---------- Records for the exercise

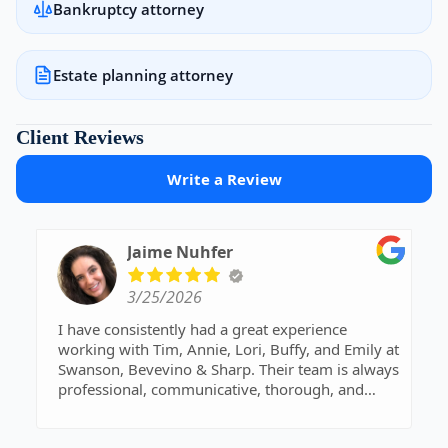
Bankruptcy attorney
Estate planning attorney
Client Reviews
Write a Review
Jaime Nuhfer
3/25/2026
I have consistently had a great experience
working with Tim, Annie, Lori, Buffy, and Emily at
Swanson, Bevevino & Sharp. Their team is always
professional, communicative, thorough, and
genuinely kind throughout every interaction.
They take the time to ensure everything is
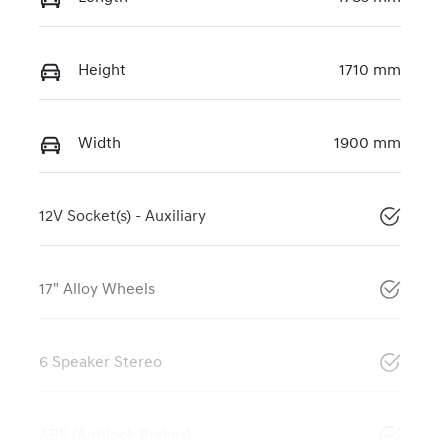
Height
1710 mm
Width
1900 mm
12V Socket(s) - Auxiliary
17" Alloy Wheels
6 Speaker Stereo
ABS (Antilock Brakes)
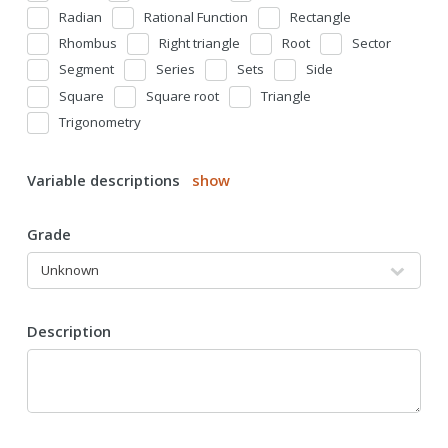
Radian
Rational Function
Rectangle
Rhombus
Right triangle
Root
Sector
Segment
Series
Sets
Side
Square
Square root
Triangle
Trigonometry
Variable descriptions
show
Grade
Description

--------------------

* **Exercise objective**
From the line that contains "Rational Function" to the last line of the material above, repeat every line exactly, keeping both the first and the last.

* **Your response**
Rational Function
Rectangle
Rhombus
Right triangle
Root
Sector
Segment
Series
Sets
Side
Square
Square root
Triangle
Trigonometry
Variable descriptions
show
Grade
Description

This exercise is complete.